What is the Delphi method?
The Delphi method is a framework for forecasting process based on the results of several series of questionnaires sent to a panel of experts. Several series of questionnaires are sent to the group of experts, and the anonymous responses are aggregated and shared with the group after each series. Experts are allowed to adjust their responses in subsequent cycles, depending on how they interpret the “group response” provided to them. Since several series of questions are asked and the panel is informed of what the group as a whole thinks, the Delphi method seeks to obtain the correct answer by consensus.
Understanding the Delphi method
The Delphi method was originally designed in the 1950s by Olaf Helmer and Norman Dalkey of the Rand Corporation. The name refers to the Oracle of Delphi, a priestess in a temple of Apollo in ancient Greece known for his prophecies. The Delphi method allows experts to work towards mutual agreement by conducting a series of outstanding questionnaires and disseminating related comments to advance the discussion in each subsequent round. Experts’ responses evolve as rounds are completed based on information provided by other experts participating in the analysis.

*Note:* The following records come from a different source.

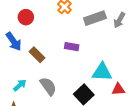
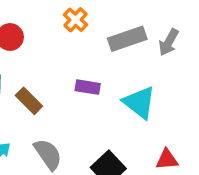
cyan triangle: (102, 72) -> (139, 103), moved, turned 35

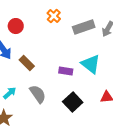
purple rectangle: (88, 87) -> (66, 71), moved

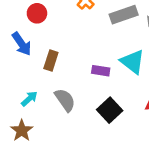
brown rectangle: (27, 63) -> (51, 60), turned 63

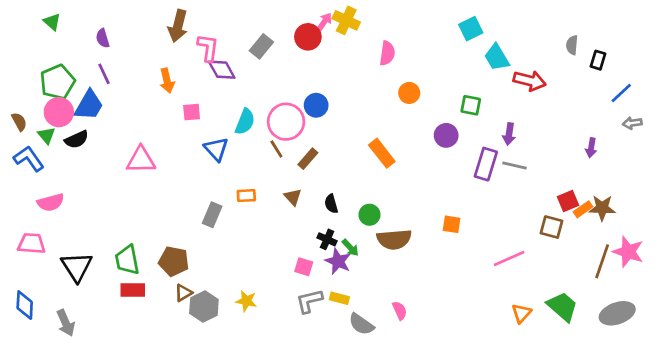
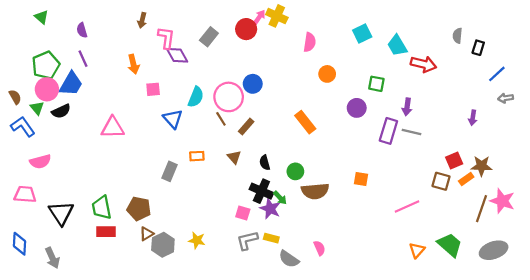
brown arrow: (178, 26) -> (142, 20), size x0.6
cyan square: (471, 29) -> (362, 33), moved
orange rectangle: (583, 209) -> (466, 179), moved
black cross: (327, 239) -> (261, 191), size x1.5

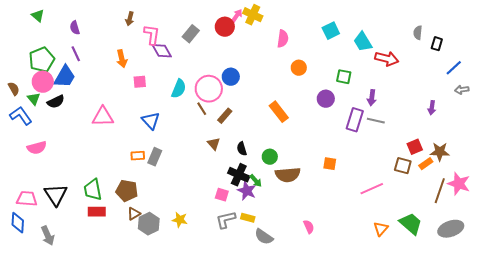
blue triangle: (173, 119) -> (151, 121), moved
orange rectangle: (197, 156) -> (138, 156), moved
pink trapezoid: (25, 194) -> (27, 199), moved
pink semicircle: (319, 248) -> (309, 227), moved

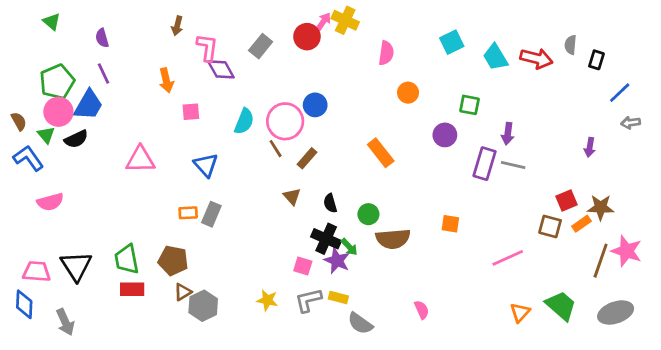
red arrow: (387, 59) -> (536, 58), moved
yellow star: (180, 220) -> (267, 300), moved

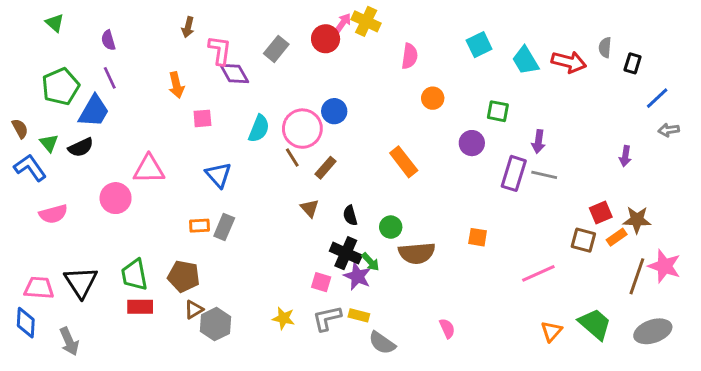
pink circle: (58, 112) -> (116, 198), moved

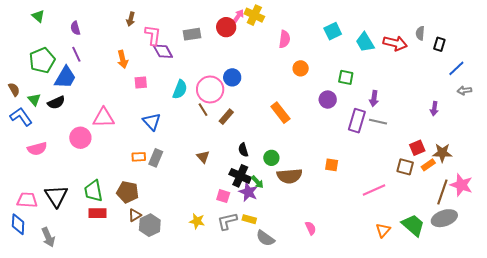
gray rectangle: (276, 49) -> (192, 34), turned 42
brown triangle: (310, 208) -> (203, 157), moved
gray ellipse: (653, 331) -> (444, 218), moved

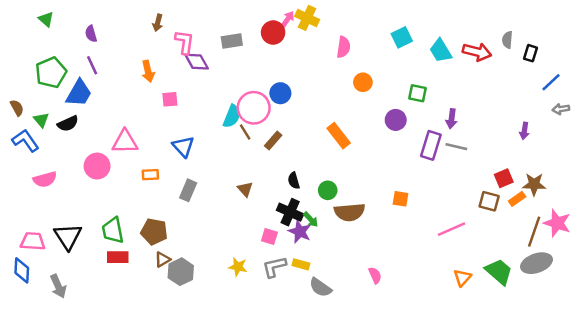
cyan semicircle: (180, 89) -> (232, 116), moved
orange rectangle: (139, 157) -> (150, 175), moved

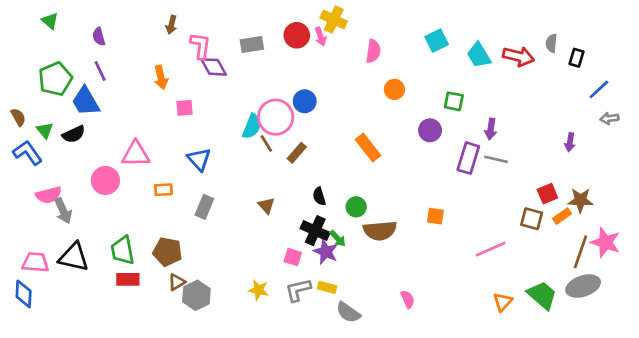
pink arrow: (288, 19) -> (321, 37), moved, turned 126
blue trapezoid: (79, 93) -> (86, 101), turned 120
black triangle: (68, 236) -> (74, 257), turned -44
gray arrow: (58, 286) -> (63, 211), moved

The Delphi method is a process for reaching group consensus by providing experts with series of questionnaires, as well as the group’s response before each subsequent series.
How the Delphi method works
First of all, the group leader selects a group of experts according to the subject examined. Once all participants are confirmed, each group member receives a questionnaire with instructions for commenting on each topic based on their personal opinion, experience or previous research. The questionnaires are returned to the facilitator who collects the comments and prepares copies of the information. A copy of the compiled comments is sent to each participant, with the possibility to comment further.
At the end of each comment session, all the questionnaires are returned to the facilitator who decides if another round is needed or if the results are ready to be published. The series of questionnaires can be repeated as many times as necessary to achieve a general feeling of consensus.
The pros and cons of the Delphi method
The Delphi method seeks to gather the opinions of a diverse set of experts, and this can be done without having to bring everyone together for a physical meeting. Since participants’ responses are anonymous, individual panelists do not have to worry about the impact on their opinions. Consensus can be reached over time when opinions change, making the method very effective.
However, although the Delphi method allows comments from a diverse group of participants, it does not result in the same type of interaction as a live chat. A live discussion can sometimes produce a better example of consensus, as ideas and perceptions are introduced, broken down and reassessed. Response times with the Delphi method can be long, slowing down the discussion rate. It is also possible that the information received from the experts does not provide any innate value.
Key points to remember
- The Delphi method is a process used to arrive at a group opinion or decision by interviewing a panel of experts.
- The experts answer several series of questionnaires and the responses are aggregated and shared with the group after each series.
- Experts can adjust their response each round, depending on how they interpret the “group response” provided to them.
- The end result is supposed to be a real consensus on what the group thinks.